Problem to solve: Reproduce the entries verbatim; no pictures.

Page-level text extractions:
- - - - - - -

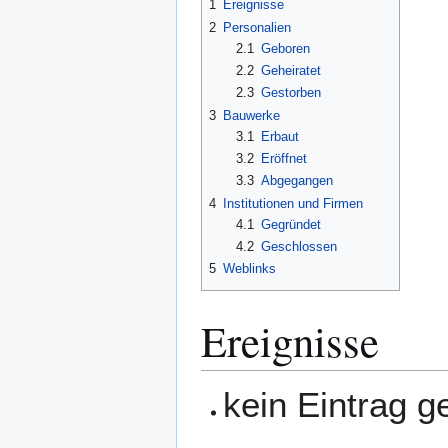
1
Ereignisse
2
Personalien
2.1
Geboren
2.2
Geheiratet
2.3
Gestorben
3
Bauwerke
3.1
Erbaut
3.2
Eröffnet
3.3
Abgegangen
4
Institutionen und Firmen
4.1
Gegründet
4.2
Geschlossen
5
Weblinks
Ereignisse
kein Eintrag 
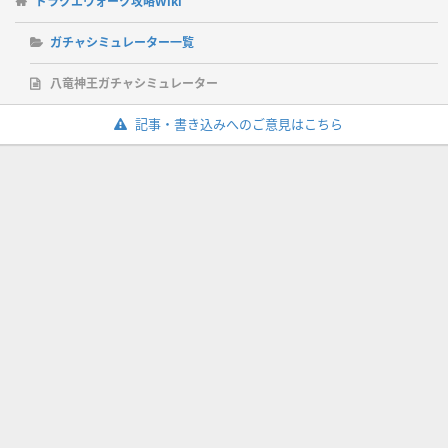
ドラクエウォーク攻略Wiki
ガチャシミュレーター一覧
八竜神王ガチャシミュレーター
記事・書き込みへのご意見はこちら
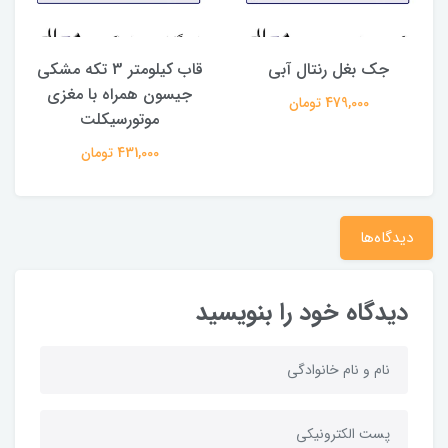
جک بغل رنتال آبی
قاب کیلومتر 3 تکه مشکی
جیسون همراه با مغزی
479,000 تومان
موتورسیکلت
431,000 تومان
دیدگاه‌ها
دیدگاه خود را بنویسید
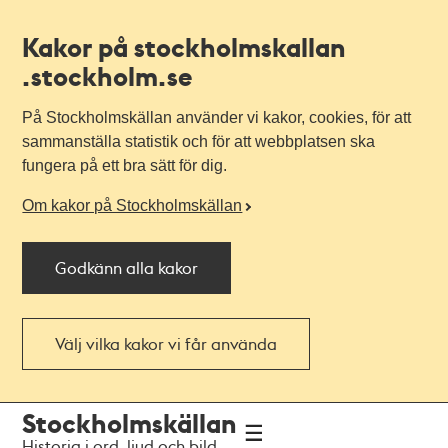
Kakor på stockholmskallan
.stockholm.se
På Stockholmskällan använder vi kakor, cookies, för att
sammanställa statistik och för att webbplatsen ska
fungera på ett bra sätt för dig.
Om kakor på Stockholmskällan
Godkänn alla kakor
Välj vilka kakor vi får använda
Till
Till
Stockholmskällan
navigationen
huvudinnehållet
Historia i ord, ljud och bild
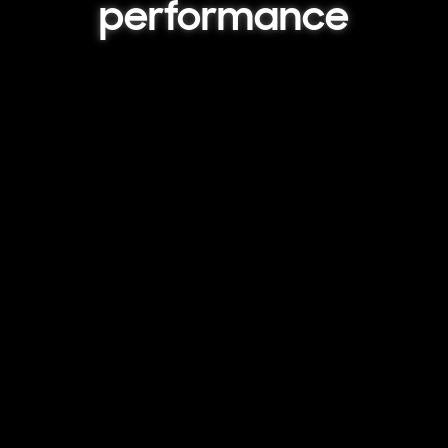
performance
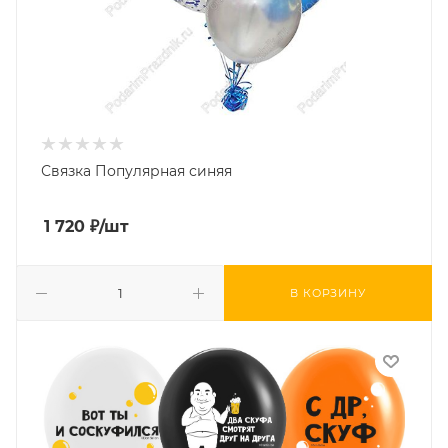
Связка Популярная синяя
1 720
₽
/шт
В КОРЗИНУ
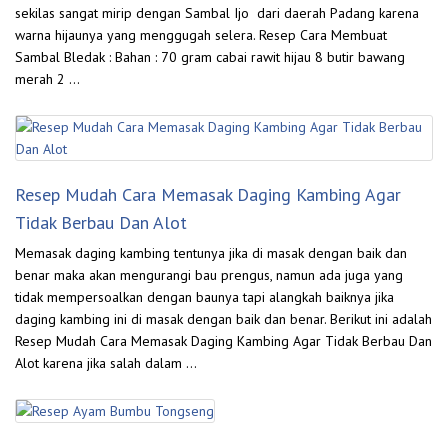
sekilas sangat mirip dengan Sambal Ijo dari daerah Padang karena
warna hijaunya yang menggugah selera. Resep Cara Membuat
Sambal Bledak : Bahan : 70 gram cabai rawit hijau 8 butir bawang
merah 2 …
Resep Mudah Cara Memasak Daging Kambing Agar
Tidak Berbau Dan Alot
Memasak daging kambing tentunya jika di masak dengan baik dan
benar maka akan mengurangi bau prengus, namun ada juga yang
tidak mempersoalkan dengan baunya tapi alangkah baiknya jika
daging kambing ini di masak dengan baik dan benar. Berikut ini adalah
Resep Mudah Cara Memasak Daging Kambing Agar Tidak Berbau Dan
Alot karena jika salah dalam …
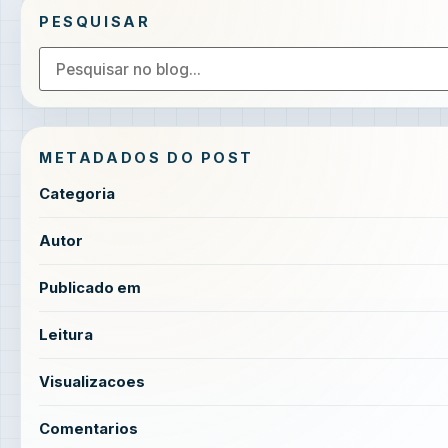
PESQUISAR
METADADOS DO POST
Categoria
Autor
Publicado em
Leitura
Visualizacoes
Comentarios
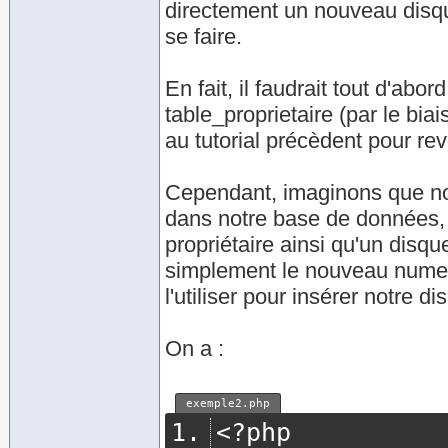
directement un nouveau disque
se faire.
En fait, il faudrait tout d'abo
table_proprietaire (par le bi
au tutorial précèdent pour re
Cependant, imaginons que nou
dans notre base de données, 
propriétaire ainsi qu'un disq
simplement le nouveau numero 
l'utiliser pour insérer notre di
On a :
exemple2.php
<?
php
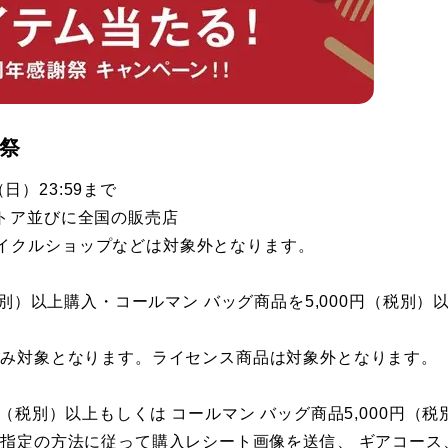
謝祭
（日）23:59まで
トア並びに全国の販売店
イクルショップなどは対象外となります。
税別）以上購入・コールマン バッグ商品を5,000円（税別）
のみ対象となります。ライセンス商品は対象外となります。
（税別）以上もしくは​ コールマン バッグ商品5,000円（税
ら指定の方法に従って購入レシート画像を送信、​ ギアコース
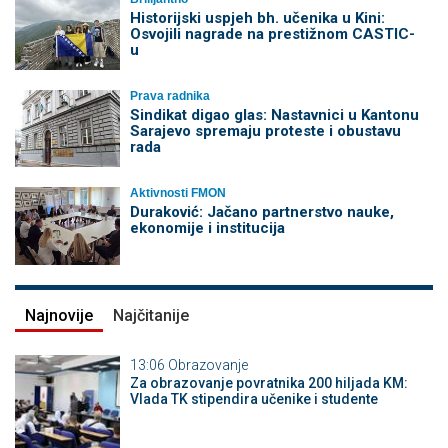
Historijski uspjeh bh. učenika u Kini:
Osvojili nagrade na prestižnom CASTIC-
u
Prava radnika
Sindikat digao glas: Nastavnici u Kantonu
Sarajevo spremaju proteste i obustavu
rada
Aktivnosti FMON
Duraković: Jačano partnerstvo nauke,
ekonomije i institucija
Najnovije
Najčitanije
13:06
Obrazovanje
Za obrazovanje povratnika 200 hiljada KM:
Vlada TK stipendira učenike i studente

- - - - - - -

Solution to this task:
1
Ereignisse
2
Personalien
2.1
Geboren
2.2
Geheiratet
2.3
Gestorben
3
Bauwerke
3.1
Erbaut
3.2
Eröffnet
3.3
Abgegangen
4
Institutionen und Firmen
4.1
Gegründet
4.2
Geschlossen
5
Weblinks
Ereignisse
kein Eintrag 
ドラクエウォーク攻略Wiki
ガチャシミュレーター一覧
八竜神王ガチャシミュレーター
記事・書き込みへのご意見はこちら
جک بغل رنتال آبی
قاب کیلومتر 3 تکه مشکی
جیسون همراه با مغزی
479,000 تومان
موتورسیکلت
431,000 تومان
دیدگاه‌ها
دیدگاه خود را بنویسید
Kakor på stockholmskallan
.stockholm.se
På Stockholmskällan använder vi kakor, cookies, för att
sammanställa statistik och för att webbplatsen ska
fungera på ett bra sätt för dig.
Om kakor på Stockholmskällan
Godkänn alla kakor
Välj vilka kakor vi får använda
Till
Till
Stockholmskällan
navigationen
huvudinnehållet
Historia i ord, ljud och bild
performance
Связка Популярная синяя
1 720
₽
/шт
В КОРЗИНУ
sekilas sangat mirip dengan Sambal Ijo dari daerah Padang karena
warna hijaunya yang menggugah selera. Resep Cara Membuat
Sambal Bledak : Bahan : 70 gram cabai rawit hijau 8 butir bawang
merah 2 …
Resep Mudah Cara Memasak Daging Kambing Agar
Tidak Berbau Dan Alot
Memasak daging kambing tentunya jika di masak dengan baik dan
benar maka akan mengurangi bau prengus, namun ada juga yang
tidak mempersoalkan dengan baunya tapi alangkah baiknya jika
daging kambing ini di masak dengan baik dan benar. Berikut ini adalah
Resep Mudah Cara Memasak Daging Kambing Agar Tidak Berbau Dan
Alot karena jika salah dalam …
PESQUISAR
METADADOS DO POST
Categoria
Autor
Publicado em
Leitura
Visualizacoes
Comentarios
directement un nouveau disque
se faire.
En fait, il faudrait tout d'abo
table_proprietaire (par le bi
au tutorial précèdent pour re
Cependant, imaginons que nou
dans notre base de données, 
propriétaire ainsi qu'un disq
simplement le nouveau numero 
l'utiliser pour insérer notre di
On a :
exemple2.php
<?
php
謝祭
（日）23:59まで
トア並びに全国の販売店
イクルショップなどは対象外となります。
税別）以上購入・コールマン バッグ商品を5,000円（税別）
のみ対象となります。ライセンス商品は対象外となります。
（税別）以上もしくは​ コールマン バッグ商品5,000円（税
ら指定の方法に従って購入レシート画像を送信、​ ギアコース
Historijski uspjeh bh. učenika u Kini:
Osvojili nagrade na prestižnom CASTIC-
u
Prava radnika
Sindikat digao glas: Nastavnici u Kantonu
Sarajevo spremaju proteste i obustavu
rada
Aktivnosti FMON
Duraković: Jačano partnerstvo nauke,
ekonomije i institucija
Najnovije
Najčitanije
13:06
Obrazovanje
Za obrazovanje povratnika 200 hiljada KM:
Vlada TK stipendira učenike i studente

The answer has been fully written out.